Member of Uttar Pradesh Legislative Council
- Incumbent
- Assumed office 7 July 2022
- Chief Minister: Yogi Adityanath

State Vice President of Bharatiya Janata Party, Shahjahanpur
- In office 2000–2005

Personal details
- Born: Mohanpur Mamrejpur, Shahjahanpur, Uttar Pradesh, India
- Party: BJP
- Spouse: Priya Singh Rathore
- Children: 2 sons
- Parents: Balram Singh Rathore (father); Saroj Rathore (mother);
- Alma mater: IIT BHU (B.Tech) (M.Tech)
- Occupation: Politician

= Jayendra Pratap Singh Rathore =

Indian politician

Jayendra Pratap Singh Rathore is an Indian politician. He is a member of the Uttar Pradesh Legislative Council, represents Bharatiya Janata Party. He is a Minister of State (Independent Charge) Co-operation in Second Yogi Adityanath ministry.

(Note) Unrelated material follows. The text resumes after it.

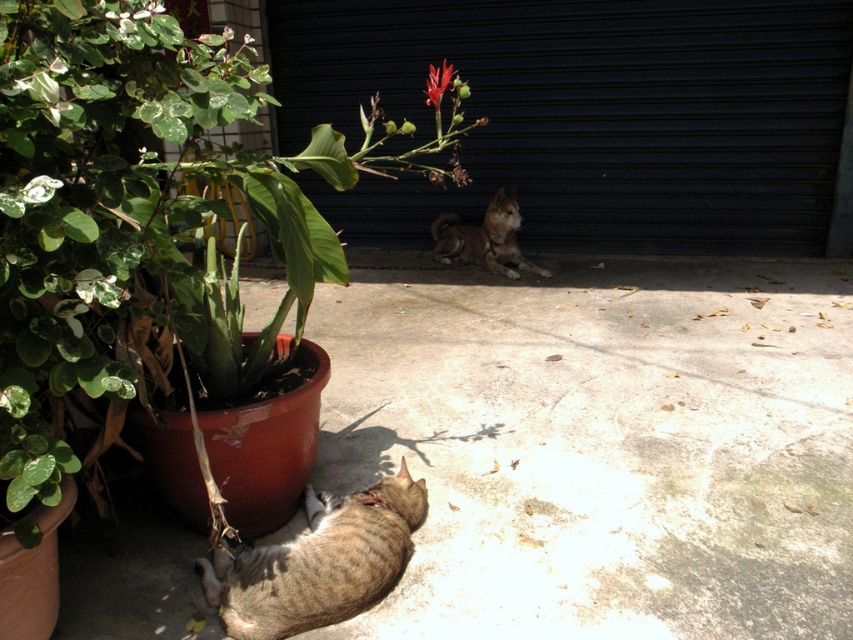 You are a photographer trying to capture both the tabby fur cat at lower left and the vivid red petal at upper center in a single shot. Based on their positions, which one would appear closer to the camera in the photo?

The tabby fur cat at lower left appears closer to the camera because it has a lesser height compared to the vivid red petal at upper center. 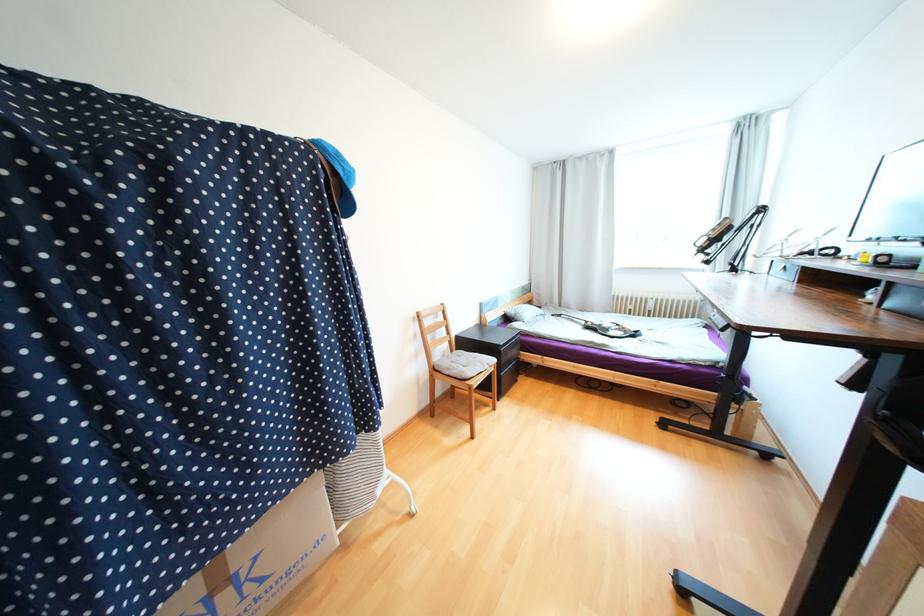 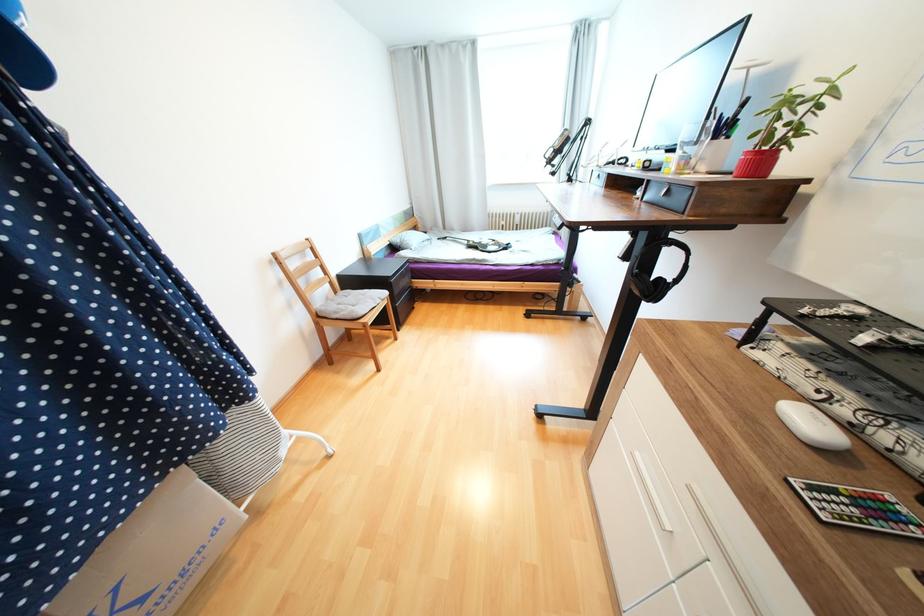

He was also the incumbent State Vice President of Bharatiya Janata Party, Shahjahanpur from 2000 to 2005.

==Early life==
After completing his education at the primary school in his native village, Rathore pursued his intermediate studies at Government Inter College. Following this, he attended BHU for higher education, where he obtained both his B.Tech. and M.Tech. degrees from IIT BHU.

==Political career==
On 7 July 2022, the Chief Minister, Yogi Adityanath, appointed Jayendra Pratap Singh Rathore as the Minister of State (Independent Charge) for Co-operation in the Uttar Pradesh government, as a part of his Second Yogi Adityanath ministry.

==Personal life==
Rathore was born in Mohanpur, Mamrejpur, to Balram Singh Rathore and Saroj Rathore. He was married to Priya Singh Rathore, and they have two sons.